■ Assigned task ■
Give an exact transcription limited to the lines from the one with "koronázóbazilika hiteles makettje" through the end of the entries, including both; no pictures belong in it.

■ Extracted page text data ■
-=-=-
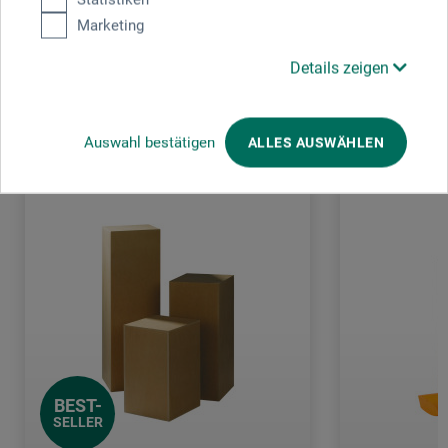
Marketing
Details zeigen
Kunden kauften auch
Auswahl bestätigen
ALLES AUSWÄHLEN
BEST-
SELLER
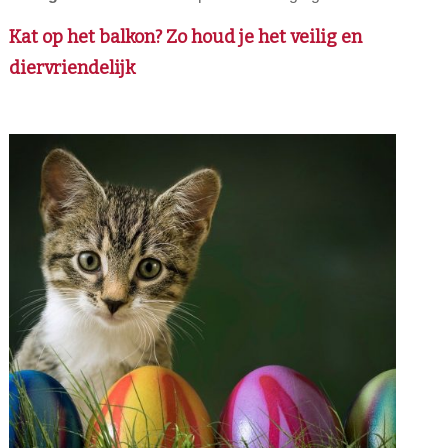
Kat op het balkon? Zo houd je het veilig en
diervriendelijk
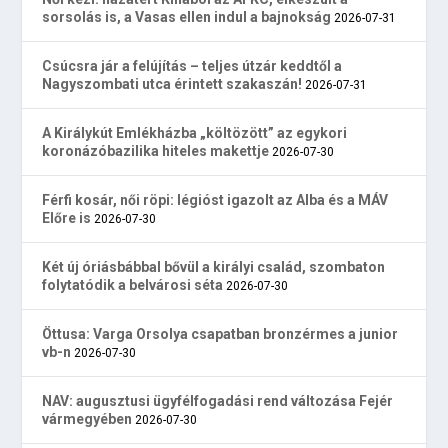
sorsolás is, a Vasas ellen indul a bajnokság
2026-07-31
Csúcsra jár a felújítás – teljes útzár keddtől a
Nagyszombati utca érintett szakaszán!
2026-07-31
A Királykút Emlékházba „költözött” az egykori
koronázóbazilika hiteles makettje
2026-07-30
Férfi kosár, női röpi: légióst igazolt az Alba és a MÁV
Előre is
2026-07-30
Két új óriásbábbal bővül a királyi család, szombaton
folytatódik a belvárosi séta
2026-07-30
Öttusa: Varga Orsolya csapatban bronzérmes a junior
vb-n
2026-07-30
NAV: augusztusi ügyfélfogadási rend változása Fejér
vármegyében
2026-07-30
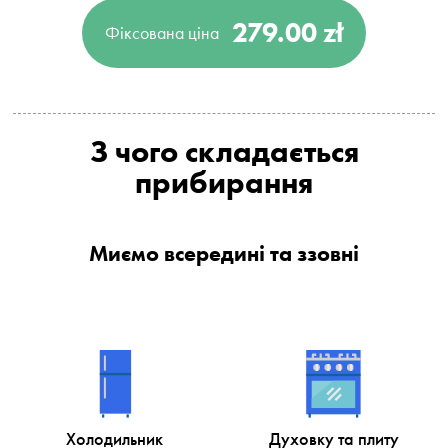
279.00 zł
Фіксована ціна
З чого складається
прибирання
Миємо всередині та ззовні
Холодильник
Духовку та плиту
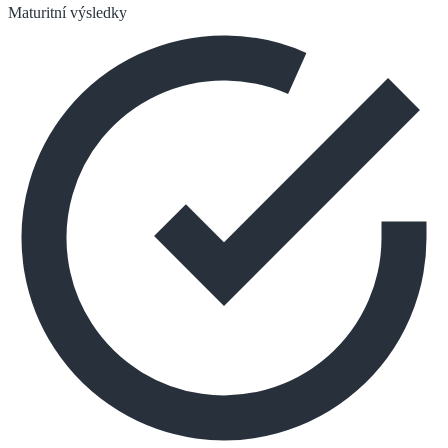
Maturitní výsledky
-=-=-
■ Written response ■
koronázóbazilika hiteles makettje
2026-07-30
Férfi kosár, női röpi: légióst igazolt az Alba és a MÁV
Előre is
2026-07-30
Két új óriásbábbal bővül a királyi család, szombaton
folytatódik a belvárosi séta
2026-07-30
Öttusa: Varga Orsolya csapatban bronzérmes a junior
vb-n
2026-07-30
NAV: augusztusi ügyfélfogadási rend változása Fejér
vármegyében
2026-07-30
279.00 zł
Фіксована ціна
З чого складається
прибирання
Миємо всередині та ззовні
Холодильник
Духовку та плиту
Maturitní výsledky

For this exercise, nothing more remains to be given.